Os resultados deste estudo indicam que as crianças com gagueira possuem cerca de dez vezes mais chances de apresentar distúrbios de sono em relação aos pares sem gagueira. O risco aumentado não parece ser consequência de outros problemas de saúde. Nossa hipótese é que há uma base neurofisiológica compartilhada entre gagueira e distúrbios de sono, ou seja, as mesmas alterações neurofisiológicas que fazem com que a criança tenha predisposição para gagueira, fazem com que ela tenha predisposição para distúrbios do sono (particularmente, via núcleos da base).

Este estudo foi o primeiro a sugerir quais são exatamente os distúrbios de sono a que as crianças com gagueira estão mais suscetíveis: insônia, distúrbios da transição vigília-sono (sono agitado, sonilóquios e bruxismo, em especial) e sonolência excessiva diurna.

Tendo em vista que as crianças com gagueira possuem maior risco para distúrbios do sono, elas provavelmente também possuem maior risco para enfrentarem dificuldades com aprendizagem motora (o que interfere no sucesso da fonoterapia), cognição e aprendizagem intelectual, regulação emocional e saúde mental. Por isso, os fonoaudiólogos devem triar e identificar as crianças com gagueira que estão em risco para distúrbios de sono e encaminhá-las para tratamento adequado.

 

Referências

[1] Couto, M. C. H. D., Canhetti de Oliveira, C. M., Merlo, S., Briley, P. M., & Pinato L. (2024). Risk of sleep problems in a clinical sample of children who stutter. Journal of Fluency Disorders, 79, 106036.
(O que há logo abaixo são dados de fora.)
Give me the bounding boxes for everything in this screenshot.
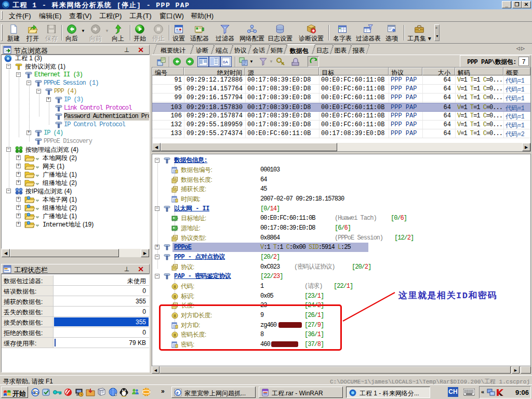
svg-text:6A: 6A xyxy=(223,60,228,64)
svg-text:e: e xyxy=(176,390,178,395)
svg-text:e: e xyxy=(33,389,36,395)
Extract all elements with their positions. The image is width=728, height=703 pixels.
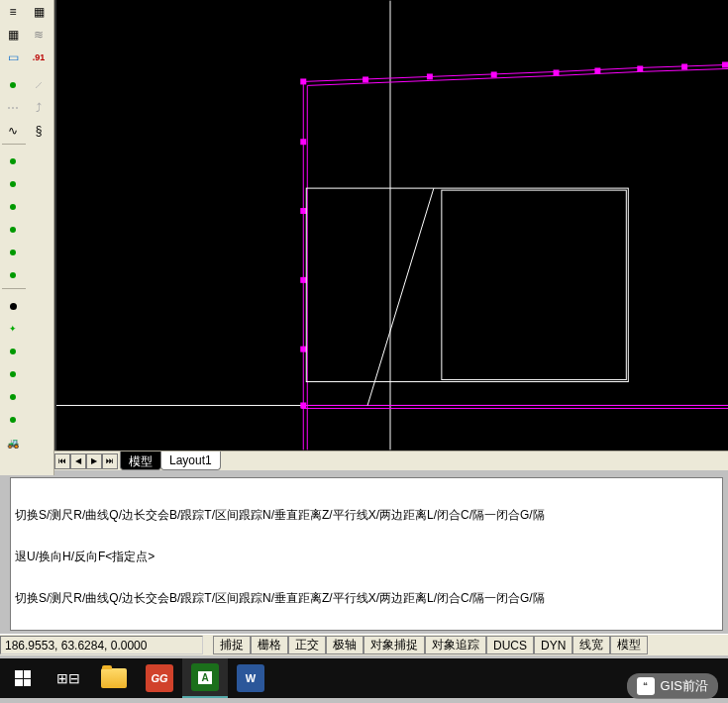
- svg-rect-11: [681, 63, 687, 69]
- green-dot-icon[interactable]: [2, 264, 24, 286]
- left-toolbar: ≡ ▦ ▭ ⋯ ∿ ✦ 🚜 ▦ ≋ .91 ⟋ ⤴ §: [0, 0, 54, 475]
- tab-last-icon[interactable]: ⏭: [102, 453, 118, 469]
- tool-icon-btn[interactable]: ⤴: [28, 97, 50, 119]
- folder-icon: [101, 668, 127, 688]
- svg-rect-10: [637, 65, 643, 71]
- green-dot-icon[interactable]: [2, 173, 24, 195]
- taskbar-app-word[interactable]: W: [228, 658, 273, 698]
- task-view-icon: ⊞⊟: [56, 670, 80, 686]
- svg-rect-17: [300, 402, 306, 408]
- cad-app-icon: A: [191, 663, 219, 691]
- tab-first-icon[interactable]: ⏮: [54, 453, 70, 469]
- svg-rect-8: [554, 69, 560, 75]
- dyn-toggle[interactable]: DYN: [534, 636, 572, 654]
- command-history[interactable]: 切换S/测尺R/曲线Q/边长交会B/跟踪T/区间跟踪N/垂直距离Z/平行线X/两…: [10, 477, 723, 631]
- otrack-toggle[interactable]: 对象追踪: [425, 636, 486, 654]
- task-view-button[interactable]: ⊞⊟: [46, 658, 91, 698]
- word-app-icon: W: [237, 664, 264, 692]
- tool-icon-btn[interactable]: ≋: [28, 24, 50, 46]
- svg-rect-4: [300, 78, 306, 84]
- command-text: 切换S/测尺R/曲线Q/边长交会B/跟踪T/区间跟踪N/垂直距离Z/平行线X/两…: [11, 478, 722, 631]
- ducs-toggle[interactable]: DUCS: [486, 636, 534, 654]
- file-explorer-button[interactable]: [91, 658, 137, 698]
- green-dot-icon[interactable]: [2, 409, 24, 431]
- snap-toggle[interactable]: 捕捉: [213, 636, 251, 654]
- tool-icon-btn[interactable]: ∿: [2, 120, 24, 142]
- svg-rect-14: [300, 208, 306, 214]
- polar-toggle[interactable]: 极轴: [326, 636, 364, 654]
- svg-rect-19: [442, 190, 626, 379]
- taskbar-app-gg[interactable]: GG: [137, 658, 182, 698]
- tool-rect-icon[interactable]: ▭: [2, 47, 24, 68]
- grid-toggle[interactable]: 栅格: [251, 636, 288, 654]
- green-dot-icon[interactable]: [2, 386, 24, 408]
- green-dot-icon[interactable]: [2, 151, 24, 172]
- tool-icon-btn[interactable]: ⟋: [28, 74, 50, 96]
- tool-measure-icon[interactable]: .91: [28, 47, 50, 68]
- svg-rect-12: [722, 61, 728, 67]
- coords-display: 186.9553, 63.6284, 0.0000: [0, 636, 203, 654]
- svg-rect-16: [300, 347, 306, 352]
- modelspace-toggle[interactable]: 模型: [610, 636, 648, 654]
- start-button[interactable]: [0, 658, 46, 698]
- green-dot-icon[interactable]: [2, 363, 24, 385]
- svg-rect-13: [300, 139, 306, 145]
- windows-taskbar: ⊞⊟ GG A W: [0, 658, 728, 698]
- green-dot-icon[interactable]: [2, 242, 24, 263]
- tab-layout1[interactable]: Layout1: [160, 452, 221, 470]
- svg-rect-9: [594, 67, 600, 73]
- svg-rect-18: [306, 188, 628, 381]
- green-dot-icon[interactable]: [2, 341, 24, 362]
- canvas-svg: [56, 0, 728, 451]
- drawing-canvas[interactable]: [54, 0, 728, 451]
- gg-app-icon: GG: [146, 664, 173, 692]
- svg-line-20: [367, 188, 434, 405]
- taskbar-app-cad[interactable]: A: [182, 658, 228, 698]
- tab-next-icon[interactable]: ▶: [86, 453, 102, 469]
- tab-prev-icon[interactable]: ◀: [70, 453, 86, 469]
- svg-rect-15: [300, 277, 306, 283]
- tool-icon-btn[interactable]: ⋯: [2, 97, 24, 119]
- green-dot-icon[interactable]: [2, 295, 24, 317]
- svg-rect-5: [363, 76, 368, 82]
- tool-icon-btn[interactable]: §: [28, 120, 50, 142]
- windows-logo-icon: [15, 670, 31, 686]
- ortho-toggle[interactable]: 正交: [288, 636, 326, 654]
- svg-rect-7: [491, 71, 497, 77]
- vehicle-icon[interactable]: 🚜: [2, 432, 24, 453]
- tab-model[interactable]: 模型: [120, 452, 161, 470]
- status-bar: 186.9553, 63.6284, 0.0000 捕捉 栅格 正交 极轴 对象…: [0, 634, 728, 655]
- tool-icon-btn[interactable]: ▦: [2, 24, 24, 46]
- green-cluster-icon[interactable]: ✦: [2, 318, 24, 340]
- lwt-toggle[interactable]: 线宽: [572, 636, 610, 654]
- svg-rect-6: [427, 73, 433, 79]
- layout-tab-bar: ⏮ ◀ ▶ ⏭ 模型 Layout1: [54, 451, 728, 470]
- watermark-badge: ❝ GIS前沿: [627, 673, 718, 699]
- green-dot-icon[interactable]: [2, 219, 24, 241]
- osnap-toggle[interactable]: 对象捕捉: [364, 636, 425, 654]
- green-dot-icon[interactable]: [2, 196, 24, 218]
- wechat-icon: ❝: [637, 677, 655, 695]
- tool-icon-btn[interactable]: ≡: [2, 1, 24, 23]
- green-dot-icon[interactable]: [2, 74, 24, 96]
- tool-icon-btn[interactable]: ▦: [28, 1, 50, 23]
[2] Merlo, S., & Briley, P. M. (2019). Sleep problems in children who stutter: Evidence from population data. Journal of Communication Disorders, 82, 1–11.

[3] Briley, P. M., & Merlo, S. (2020). Presence of allergies and their impact on sleep in children who stutter. Perspectives of the ASHA Special Interest Groups, 5(6), 1454–1466.